# Apriori Example 1

This is a notebook that works through the Apriori Algorithm for example 1.

Primitive functions are defined here, so that the algorithm can be stepped though. This is not computationally efficient, but it's good for illustrating better the algorithmic steps.

The algorithm flow is the following:

- For each level `N` generate all pairwise combinations of sets from level `N-1` that are size `N` (`generate_combinations`)
    - For Level 1, take the set of all single items as one member sets
- For all the combinations, test if there is sufficient *support* in the target combinations (`test_membership` + `filter_membership`)
- If any of the sets at `N-1` did not contribute to a surviving supported set at `N` it is an endpoint *final set* (`final_sets`)

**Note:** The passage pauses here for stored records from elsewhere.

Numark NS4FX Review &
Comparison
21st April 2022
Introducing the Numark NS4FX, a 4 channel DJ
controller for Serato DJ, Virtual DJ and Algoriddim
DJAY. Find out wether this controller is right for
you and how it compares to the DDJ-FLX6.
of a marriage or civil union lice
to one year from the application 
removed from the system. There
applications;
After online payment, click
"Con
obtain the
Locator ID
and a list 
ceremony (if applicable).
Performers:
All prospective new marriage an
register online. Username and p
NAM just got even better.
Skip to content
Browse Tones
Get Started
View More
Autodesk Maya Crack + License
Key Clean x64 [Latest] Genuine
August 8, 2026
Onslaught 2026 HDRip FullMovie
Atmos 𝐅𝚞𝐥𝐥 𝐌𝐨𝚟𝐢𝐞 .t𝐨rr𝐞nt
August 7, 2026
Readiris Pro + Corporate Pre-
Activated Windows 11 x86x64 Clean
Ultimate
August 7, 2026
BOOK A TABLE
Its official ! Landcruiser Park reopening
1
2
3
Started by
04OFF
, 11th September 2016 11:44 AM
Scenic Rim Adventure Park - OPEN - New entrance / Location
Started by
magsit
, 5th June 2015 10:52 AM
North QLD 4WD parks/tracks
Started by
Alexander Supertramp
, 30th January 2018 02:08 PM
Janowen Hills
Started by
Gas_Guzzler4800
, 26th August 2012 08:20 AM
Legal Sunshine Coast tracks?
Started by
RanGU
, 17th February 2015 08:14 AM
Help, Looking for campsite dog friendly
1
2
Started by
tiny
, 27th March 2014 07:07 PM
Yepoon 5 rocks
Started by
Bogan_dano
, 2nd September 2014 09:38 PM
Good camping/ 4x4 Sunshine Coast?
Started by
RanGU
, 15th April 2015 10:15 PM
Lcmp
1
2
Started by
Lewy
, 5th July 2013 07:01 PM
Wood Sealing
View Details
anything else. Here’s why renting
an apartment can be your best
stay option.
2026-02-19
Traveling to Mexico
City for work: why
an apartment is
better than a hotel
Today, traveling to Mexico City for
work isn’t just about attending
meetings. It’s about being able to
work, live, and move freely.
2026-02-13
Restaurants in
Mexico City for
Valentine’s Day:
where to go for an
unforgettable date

When the surviving combinations is an empty set stop. The union of all of the final sets is the final output.

In [None]:
"""
    generate_combinations(source_sets, n)

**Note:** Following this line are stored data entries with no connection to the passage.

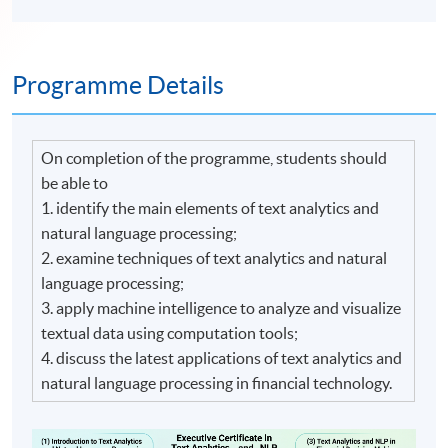
Programme Details
On completion of the programme, students should
be able to
1. identify the main elements of text analytics and
natural language processing;
2. examine techniques of text analytics and natural
language processing;
3. apply machine intelligence to analyze and visualize
textual data using computation tools;
4. discuss the latest applications of text analytics and
natural language processing in financial technology.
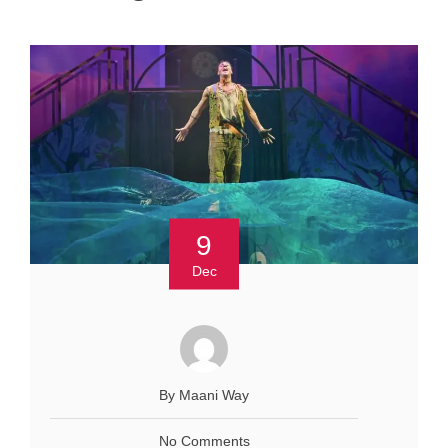
9
Dec
By Maani Way
No Comments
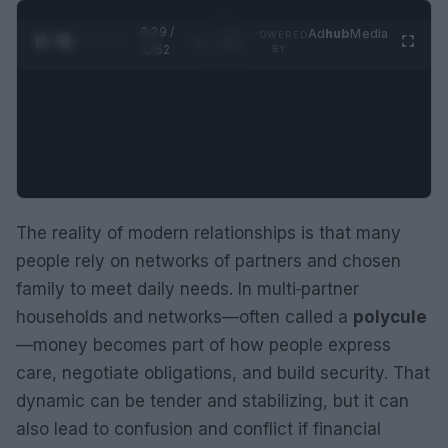
0:30 /
Ad
hub
Media
POWERED
1
/
2
0:52
BY
The reality of modern relationships is that many
people rely on networks of partners and chosen
family to meet daily needs. In multi‑partner
households and networks—often called a
polycule
—money becomes part of how people express
care, negotiate obligations, and build security. That
dynamic can be tender and stabilizing, but it can
also lead to confusion and conflict if financial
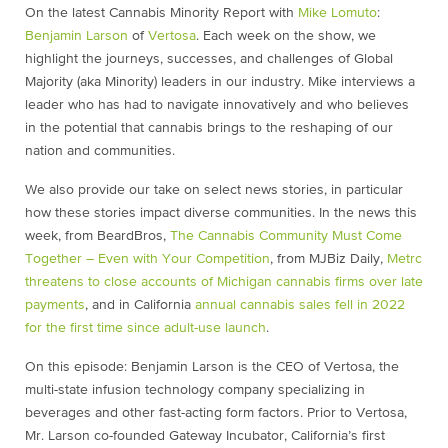
On the latest Cannabis Minority Report with
Mike Lomuto
:
Benjamin Larson
of
Vertosa
. Each week on the show, we
highlight the journeys, successes, and challenges of Global
Majority (aka Minority) leaders in our industry. Mike interviews a
leader who has had to navigate innovatively and who believes
in the potential that cannabis brings to the reshaping of our
nation and communities.
We also provide our take on select news stories, in particular
how these stories impact diverse communities. In the news this
week, from BeardBros,
The Cannabis Community Must Come
Together – Even with Your Competition
, from MJBiz Daily,
Metrc
threatens to close accounts of Michigan cannabis firms over late
payments
, and in California
annual cannabis sales fell in 2022
for the first time since adult-use launch
.
On this episode: Benjamin Larson is the CEO of Vertosa, the
multi-state infusion technology company specializing in
beverages and other fast-acting form factors. Prior to Vertosa,
Mr. Larson co-founded Gateway Incubator, California’s first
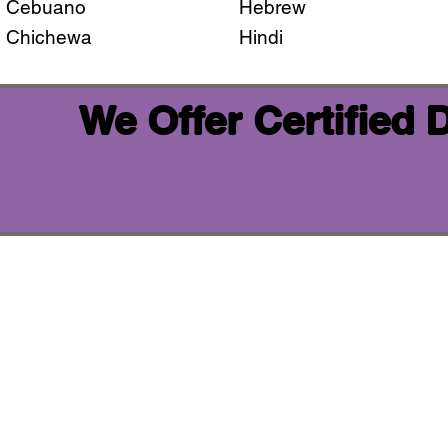
Cebuano
Hebrew
Chichewa
Hindi
We Offer Certified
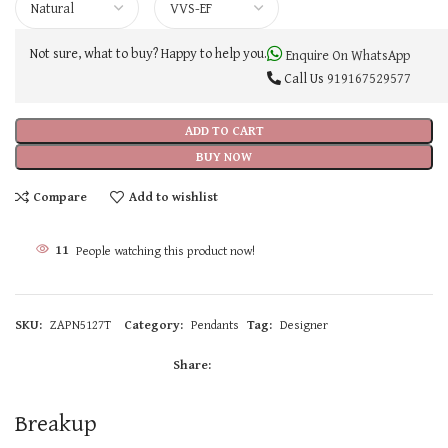
Not sure, what to buy? Happy to help you.
Enquire On WhatsApp
Call Us
919167529577
ADD TO CART
BUY NOW
Compare
Add to wishlist
11
People watching this product now!
SKU:
ZAPN5127T
Category:
Pendants
Tag:
Designer
Share:
Breakup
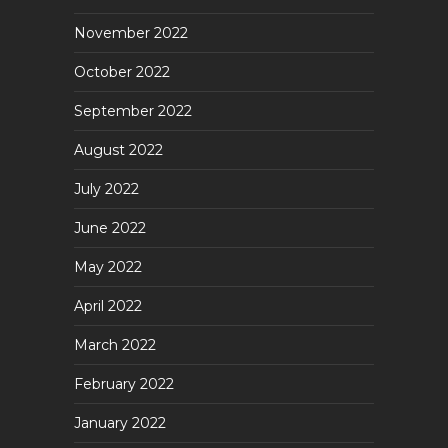
November 2022
October 2022
September 2022
August 2022
July 2022
June 2022
May 2022
April 2022
March 2022
February 2022
January 2022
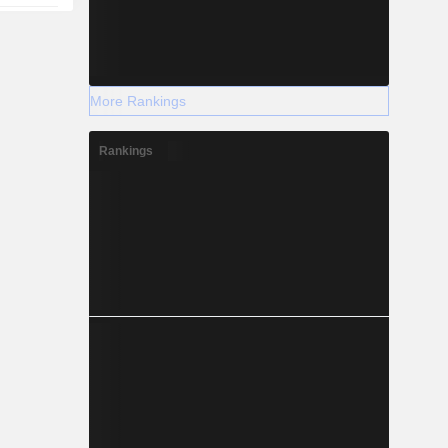
More Rankings
Rankings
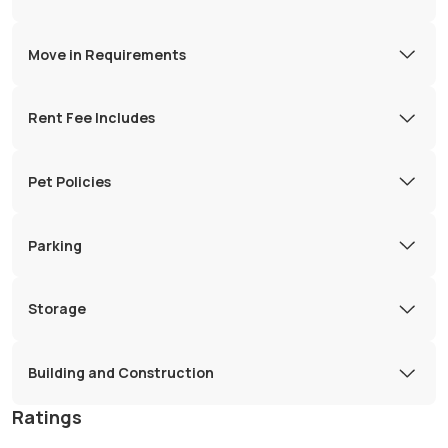
Move in Requirements
Rent Fee Includes
Pet Policies
Parking
Storage
Building and Construction
Ratings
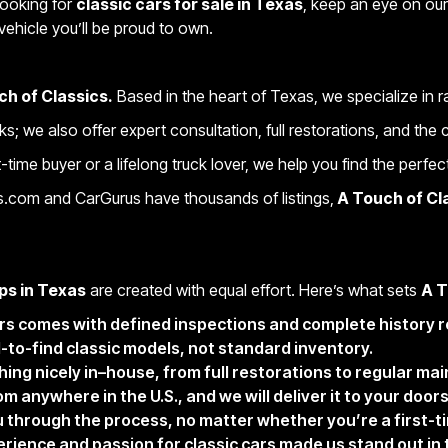
looking for
classic cars for sale in Texas
, keep an eye on our 
vehicle you’ll be proud to own.
ch of Classics.
Based in the heart of Texas, we specialize in 
cks; we also offer expert consultation, full restorations, and th
time buyer or a lifelong truck lover, we help you find the perfect
s.com and CarGurus have thousands of listings,
A Touch of Cl
ps in Texas
are created with equal effort. Here’s what sets
A T
urs comes with defined inspections and complete history r
d-to-find classic models, not standard inventory.
hing nicely in–house, from full restorations to regular ma
 anywhere in the U.S., and we will deliver it to your door
 through the process, no matter whether you’re a first-ti
erience and passion for classic cars made us stand out in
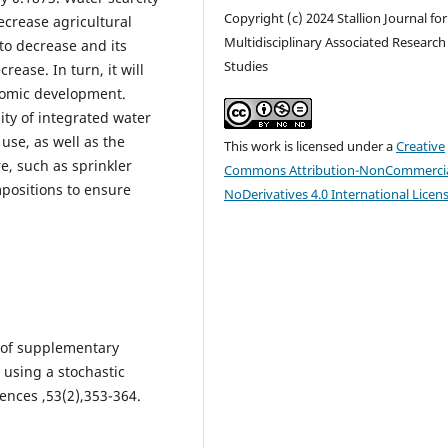
Copyright (c) 2024 Stallion Journal for
decrease agricultural
Multidisciplinary Associated Research
 to decrease and its
Studies
rease. In turn, it will
nomic development.
ty of integrated water
use, as well as the
This work is licensed under a
Creative
e, such as sprinkler
Commons Attribution-NonCommercia
positions to ensure
NoDerivatives 4.0 International Licen
ct of supplementary
 using a stochastic
ciences ,53(2),353-364.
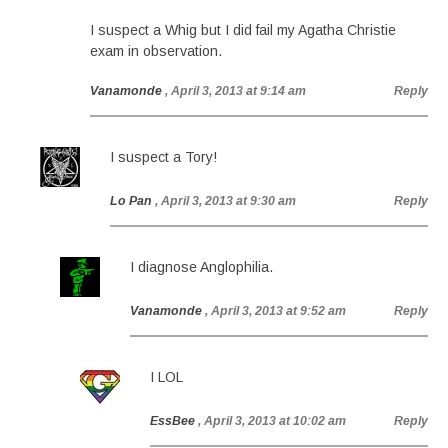
I suspect a Whig but I did fail my Agatha Christie
exam in observation.
Vanamonde
, April 3, 2013 at 9:14 am
Reply
I suspect a Tory!
Lo Pan
, April 3, 2013 at 9:30 am
Reply
I diagnose Anglophilia.
Vanamonde
, April 3, 2013 at 9:52 am
Reply
I LOL
EssBee
, April 3, 2013 at 10:02 am
Reply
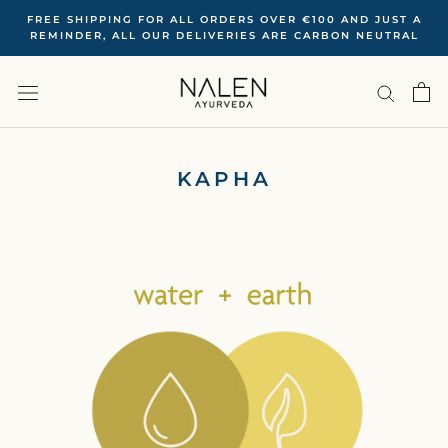
Skip
FREE SHIPPING FOR ALL ORDERS OVER €100 ‍AND JUST A
to
REMINDER, ALL OUR DELIVERIES ARE CARBON NEUTRAL
content
KAPHA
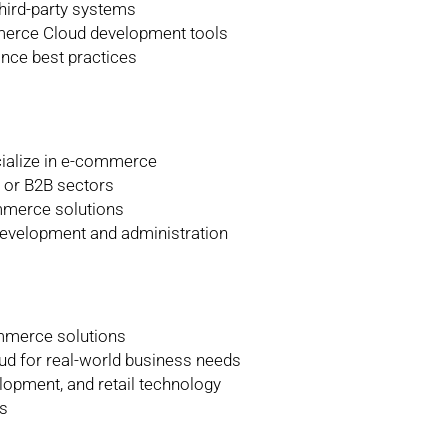
hird-party systems
merce Cloud development tools
nce best practices
cialize in e-commerce
l or B2B sectors
mmerce solutions
evelopment and administration
ommerce solutions
 for real-world business needs
lopment, and retail technology
s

Generate all unique combinations of sets from `source_sets` that have exactly
`n` elements when combined.
"""
function generate_combinations(source_sets, n)
    combinations = Set{Set}()
    for set1 in source_sets
        for set2 in source_sets
            if set1 != set2
                combined = set1 ∪ set2
                if length(combined) == n
                    push!(combinations, combined)
                end
            end
        end
    end
    combinations
end

generate_combinations

In [None]:
"""
    test_membership(test_sets, target_sets)

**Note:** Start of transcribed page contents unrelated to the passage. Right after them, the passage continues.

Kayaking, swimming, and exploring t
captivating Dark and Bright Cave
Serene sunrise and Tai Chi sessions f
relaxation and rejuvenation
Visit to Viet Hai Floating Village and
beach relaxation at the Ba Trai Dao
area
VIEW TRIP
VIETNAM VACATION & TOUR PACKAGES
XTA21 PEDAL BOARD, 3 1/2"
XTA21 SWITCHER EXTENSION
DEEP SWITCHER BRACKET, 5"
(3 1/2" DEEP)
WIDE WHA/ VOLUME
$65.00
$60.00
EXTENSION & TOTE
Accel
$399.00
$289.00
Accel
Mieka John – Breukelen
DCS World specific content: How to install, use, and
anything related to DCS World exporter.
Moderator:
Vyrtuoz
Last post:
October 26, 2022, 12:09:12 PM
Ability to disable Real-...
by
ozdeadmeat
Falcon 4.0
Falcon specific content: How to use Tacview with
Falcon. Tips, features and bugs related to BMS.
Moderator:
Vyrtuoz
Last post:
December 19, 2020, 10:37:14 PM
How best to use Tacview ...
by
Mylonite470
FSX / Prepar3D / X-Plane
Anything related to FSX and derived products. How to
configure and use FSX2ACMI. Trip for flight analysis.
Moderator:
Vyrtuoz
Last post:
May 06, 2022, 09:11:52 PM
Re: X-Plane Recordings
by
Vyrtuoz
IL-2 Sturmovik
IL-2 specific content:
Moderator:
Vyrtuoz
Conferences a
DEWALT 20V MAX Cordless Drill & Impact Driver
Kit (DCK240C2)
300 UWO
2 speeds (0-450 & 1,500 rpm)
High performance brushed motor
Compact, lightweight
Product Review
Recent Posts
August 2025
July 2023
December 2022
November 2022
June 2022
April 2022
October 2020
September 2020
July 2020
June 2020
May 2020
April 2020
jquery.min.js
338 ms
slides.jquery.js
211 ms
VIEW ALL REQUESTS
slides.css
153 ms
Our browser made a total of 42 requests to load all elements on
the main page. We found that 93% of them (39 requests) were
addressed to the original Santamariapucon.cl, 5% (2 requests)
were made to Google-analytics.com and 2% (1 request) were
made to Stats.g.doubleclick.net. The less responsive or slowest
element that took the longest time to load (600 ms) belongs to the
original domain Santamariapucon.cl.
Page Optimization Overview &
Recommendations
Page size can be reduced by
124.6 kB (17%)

Test the membership of a set of sets against another set of sets, returning the
count of how many sets in the second set contain each set from the first set.
"""
function test_membership(test_sets, target_sets)
    occurrences = Dict{Set, Int}()

    for e in test_sets
        count = 0
        for x in target_sets
            if e ⊆ x
                count += 1
            end
        end
        occurrences[e] = count
    end
    occurrences
end

test_membership

In [None]:
"""
    filter_membership(occurrences, threshold)

Filter the occurrences dictionary of {sets, occurrences} to return only those
sets that have a count greater than or equal to the threshold.

The return value is a set of sets that meet the threshold criteria.
"""
function filter_membership(occurrences, threshold)
    passed = Set()
    for (k, v) in occurrences
        if v >= threshold
            push!(passed, k)
        end
    end
    return passed
end

filter_membership

In [None]:
"""
    final_sets(source_sets, combined_sets)

Return the final sets from `source_sets` that are not contained in any of the
sets in `combined_sets`.

This is used to find "final" sets that did not generate any supported subsets at
the next level.
"""
function final_sets(source_sets, combined_sets)
    final = Set{Set}()
    for set1 in source_sets
        contained = false
        for set2 in combined_sets
            if set1 ⊆ set2
                contained = true
                break
            end
        end
        if !contained
            push!(final, set1)
        end
    end
    return final
end

final_sets

We use integers to represent the elements $i_n$, here for $n \in 1, 2, \dots 6$. Set $S$ is generated.

In [5]:
S = Set()
for i ∈ 1:6
    push!(S, Set([i]))
end

$X$ is the set of all observation sets that we are interested in.

In [6]:
X = Set([Set([1, 2, 3, 4]), Set([1, 2, 3, 5]), Set([1, 2, 5, 6]), Set([2, 3, 5, 6]), Set([3, 4, 5, 6])])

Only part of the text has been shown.